### What is expected
Wherever a line in the records contains the word "section", return that line.

### Given information
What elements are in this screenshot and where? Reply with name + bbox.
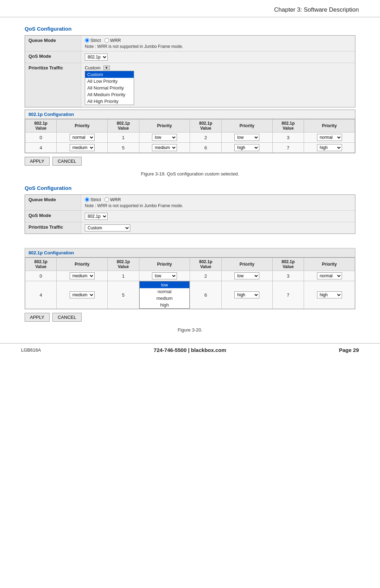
figure2-section: QoS Configuration Queue Mode Strict WRR — [25, 185, 355, 333]
prioritize-row: Prioritize Traffic Custom ▼ Custom All L… — [25, 63, 355, 107]
strict-radio-label-2[interactable]: Strict — [85, 197, 101, 202]
pri-2: normallowmediumhigh — [221, 132, 272, 143]
queue-mode-radio-group-2: Strict WRR — [85, 197, 183, 202]
prioritize-dropdown-list: Custom All Low Priority All Normal Prior… — [85, 71, 134, 105]
qos-mode-label: QoS Mode — [25, 51, 81, 63]
prioritize-dropdown-container: Custom ▼ Custom All Low Priority All Nor… — [85, 65, 134, 105]
dropdown-item-custom[interactable]: Custom — [85, 71, 134, 78]
sel2-0[interactable]: normallowmediumhigh — [70, 272, 95, 279]
qos-mode-label-2: QoS Mode — [25, 211, 81, 222]
th-802-val-1: 802.1pValue — [25, 119, 57, 132]
drop2-normal[interactable]: normal — [140, 288, 190, 295]
v2-4: 4 — [25, 281, 57, 309]
table2-row-1: 0 normallowmediumhigh 1 normallowmediumh… — [25, 271, 355, 281]
config-box-1: Queue Mode Strict WRR Note : WRR is not … — [25, 35, 355, 107]
queue-mode-radio-group: Strict WRR — [85, 38, 183, 43]
sel2-3[interactable]: normallowmediumhigh — [317, 272, 342, 279]
figure1-section: QoS Configuration Queue Mode Strict WRR — [25, 26, 355, 177]
select-pri-0[interactable]: normallowmediumhigh — [70, 134, 95, 141]
prioritize-current: Custom — [85, 65, 101, 70]
data-table-1: 802.1pValue Priority 802.1pValue Priorit… — [25, 119, 355, 153]
wrr-radio-label[interactable]: WRR — [104, 38, 121, 43]
select-pri-3[interactable]: normallowmediumhigh — [317, 134, 342, 141]
select-pri-7[interactable]: normallowmediumhigh — [317, 144, 342, 151]
wrr-radio-2[interactable] — [104, 197, 109, 202]
qos-mode-row-2: QoS Mode 802.1p — [25, 211, 355, 222]
sel2-7[interactable]: normallowmediumhigh — [317, 291, 342, 298]
queue-mode-row: Queue Mode Strict WRR Note : WRR is not … — [25, 36, 355, 51]
strict-radio-label[interactable]: Strict — [85, 38, 101, 43]
th2-802-val-1: 802.1pValue — [25, 258, 57, 271]
qos-title-2: QoS Configuration — [25, 185, 355, 191]
button-row-1: APPLY CANCEL — [25, 157, 355, 166]
pri-4: normallowmediumhigh — [57, 143, 108, 153]
figure-caption-2: Figure 3-20. — [25, 327, 355, 333]
sel2-4[interactable]: normallowmediumhigh — [70, 291, 95, 298]
th-pri-2: Priority — [139, 119, 190, 132]
qos-title-1: QoS Configuration — [25, 26, 355, 32]
apply-button-2[interactable]: APPLY — [25, 313, 50, 322]
th2-802-val-3: 802.1pValue — [190, 258, 221, 271]
table-header-row-1: 802.1pValue Priority 802.1pValue Priorit… — [25, 119, 355, 132]
pri-7: normallowmediumhigh — [304, 143, 355, 153]
select-pri-2[interactable]: normallowmediumhigh — [234, 134, 259, 141]
sel2-1[interactable]: normallowmediumhigh — [152, 272, 177, 279]
prioritize-value-2: Custom All Low Priority All Normal Prior… — [81, 222, 134, 234]
th2-pri-2: Priority — [139, 258, 190, 271]
config-box-2: Queue Mode Strict WRR Note : WRR is not … — [25, 194, 355, 234]
qos-mode-select[interactable]: 802.1p — [85, 54, 108, 61]
v2-7: 7 — [272, 281, 304, 309]
select-pri-5[interactable]: normallowmediumhigh — [152, 144, 177, 151]
drop2-medium[interactable]: medium — [140, 295, 190, 302]
cancel-button-1[interactable]: CANCEL — [52, 157, 82, 166]
select-pri-4[interactable]: normallowmediumhigh — [70, 144, 95, 151]
v2-6: 6 — [190, 281, 221, 309]
apply-button-1[interactable]: APPLY — [25, 157, 50, 166]
p2-5-open: low normal medium high — [139, 281, 190, 309]
strict-radio-2[interactable] — [85, 197, 89, 202]
sel2-6[interactable]: normallowmediumhigh — [234, 291, 259, 298]
drop2-low[interactable]: low — [140, 281, 190, 288]
qos-mode-select-2[interactable]: 802.1p — [85, 213, 108, 220]
val-7: 7 — [272, 143, 304, 153]
dropdown-item-low[interactable]: All Low Priority — [85, 78, 134, 85]
page-header: Chapter 3: Software Description — [0, 0, 380, 17]
cancel-button-2[interactable]: CANCEL — [52, 313, 82, 322]
select-pri-6[interactable]: normallowmediumhigh — [234, 144, 259, 151]
spacer — [25, 236, 355, 242]
page-footer: LGB616A 724-746-5500 | blackbox.com Page… — [0, 343, 380, 357]
th-802-val-4: 802.1pValue — [272, 119, 304, 132]
section-802-header-2: 802.1p Configuration — [25, 248, 355, 258]
select-pri-1[interactable]: normallowmediumhigh — [152, 134, 177, 141]
strict-radio[interactable] — [85, 38, 89, 43]
v2-3: 3 — [272, 271, 304, 281]
qos-mode-value: 802.1p — [81, 51, 111, 63]
section-802-wrapper-2: 802.1p Configuration 802.1pValue Priorit… — [25, 248, 355, 309]
wrr-radio[interactable] — [104, 38, 109, 43]
dropdown-item-medium[interactable]: All Medium Priority — [85, 91, 134, 98]
drop2-high[interactable]: high — [140, 302, 190, 308]
queue-mode-value-2: Strict WRR Note : WRR is not supported i… — [81, 195, 186, 210]
button-row-2: APPLY CANCEL — [25, 313, 355, 322]
footer-model: LGB616A — [21, 347, 41, 353]
dropdown-item-normal[interactable]: All Normal Priority — [85, 85, 134, 91]
th-802-val-2: 802.1pValue — [108, 119, 139, 132]
pri-3: normallowmediumhigh — [304, 132, 355, 143]
th-pri-1: Priority — [57, 119, 108, 132]
dropdown-arrow[interactable]: ▼ — [103, 66, 110, 70]
dropdown-item-high[interactable]: All High Priority — [85, 98, 134, 105]
queue-mode-label: Queue Mode — [25, 36, 81, 51]
chapter-title: Chapter 3: Software Description — [274, 6, 359, 13]
prioritize-label: Prioritize Traffic — [25, 63, 81, 107]
sel2-2[interactable]: normallowmediumhigh — [234, 272, 259, 279]
prioritize-select-2[interactable]: Custom All Low Priority All Normal Prior… — [85, 224, 130, 231]
prioritize-value: Custom ▼ Custom All Low Priority All Nor… — [81, 63, 138, 107]
p2-2: normallowmediumhigh — [221, 271, 272, 281]
footer-page: Page 29 — [339, 347, 359, 353]
table-row-1-1: 0 normallowmediumhigh 1 normallowmediumh… — [25, 132, 355, 143]
wrr-radio-label-2[interactable]: WRR — [104, 197, 121, 202]
p2-1: normallowmediumhigh — [139, 271, 190, 281]
page-content: QoS Configuration Queue Mode Strict WRR — [0, 26, 380, 333]
v2-1: 1 — [108, 271, 139, 281]
p2-3: normallowmediumhigh — [304, 271, 355, 281]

### Final answer
figure2-section: QoS Configuration Queue Mode Strict WRR — [25, 185, 355, 333]
figure1-section: QoS Configuration Queue Mode Strict WRR — [25, 26, 355, 177]
section-802-header-2: 802.1p Configuration — [25, 248, 355, 258]
section-802-wrapper-2: 802.1p Configuration 802.1pValue Priorit… — [25, 248, 355, 309]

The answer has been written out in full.